AWS Relational Database Service (Aurora) – Aurora on AWS RDS is a native database service from AWS. It comes in two flavors – cluster hosted and serverless, which is suitable for different use-cases. Also the storage architecture of Aurora is shared by various other AWS services like AWS Neptune and DocumentDB. We will learn this service in-depth.
AWS Neptune – Relational databases is just one of the types of databases in the industry as well as on AWS. Graph is special use-case for very densely connected data where the value of relationships is much higher than normal. We will learn graph theory of RDF vs Property Graph, and learn how Neptune fits in this picture, stand-up a Neptune Server as well as client, and operate on it with query languages like Gremlin ( Tinkerpop ) and SPARQL.

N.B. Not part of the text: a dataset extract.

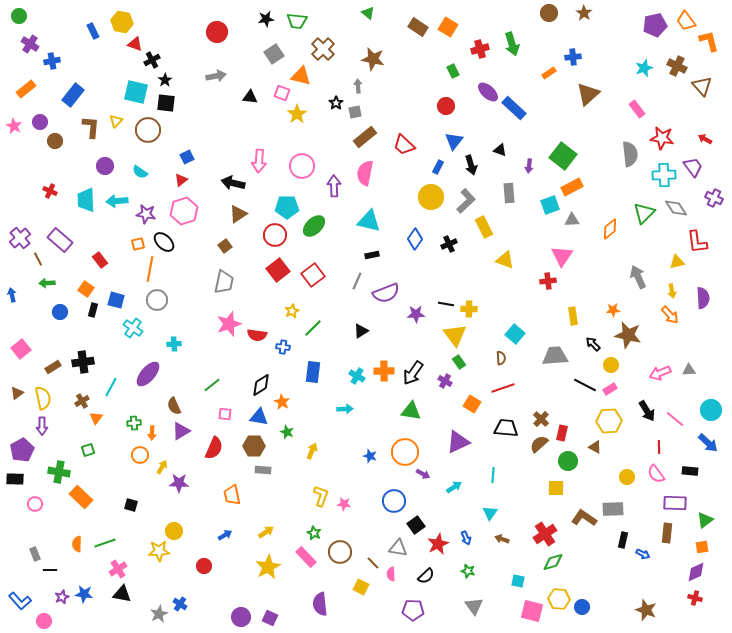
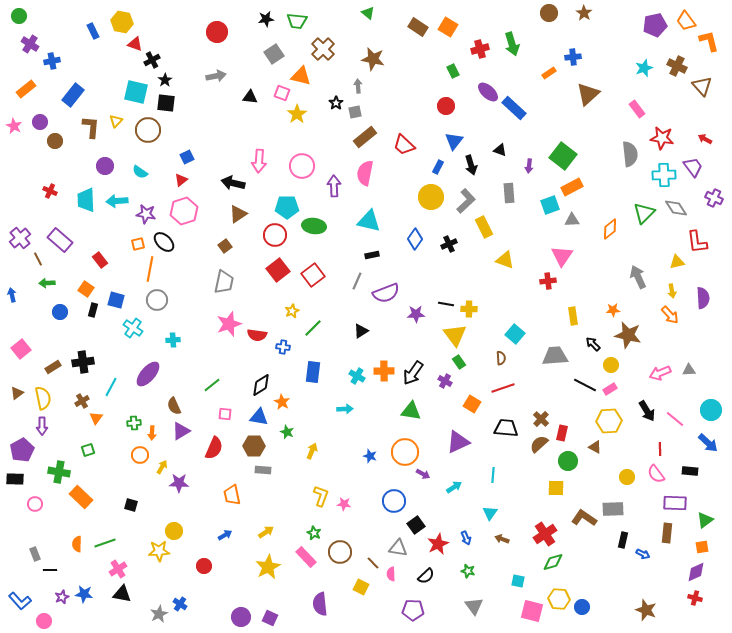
green ellipse at (314, 226): rotated 50 degrees clockwise
cyan cross at (174, 344): moved 1 px left, 4 px up
red line at (659, 447): moved 1 px right, 2 px down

AWS DocumentDB (Nov 2018 Release) – MongoDB is one of the industry leader in NoSQL Document Databases. AWS has recently introduced this new service which is a native implementation of AWS to provide an equivalent database with MongoDB compatibility. We will learn details of the same.
AWS DynamoDB – Key-value databases are important for housing voluminous data typically logs, tokens etc. We will learn document database implementation in depth with advanced features like streaming, caching, data expiration and more.
AWS API Gateway – REST APIs are today’s standard mechanism of data ingestion. We will learn how to build data ingestion and access pipeline with APIs using this service with AWS DynamoDB.
AWS Lambda – Microservices are often tied with APIs, and are the cornerstone of any programmatic integration with AWS Services, typically AWS’s Artificial Intelligence and Machine Learning Services. We will learn developing Lambda functions
AWS CloudWatch – System logging is at the center of all programmatic logic execution, and it ties very closely with microservices and metrics logging for a variety of AWS Services. We will learn how to access and log data from microservices in CloudWatch logs.
AWS Internet of Things (IoT) – Today IoT is one of the fastest growing areas, and from a data perspective, its one of the most valued source of data. The first challenge enterprises phase is the mechanism of ingesting data from devices and then processing it. With prime focus on ingestion, we will learn how to solution this using an end-to-end practical example which reads data from a device and sends text messages on your cell phone.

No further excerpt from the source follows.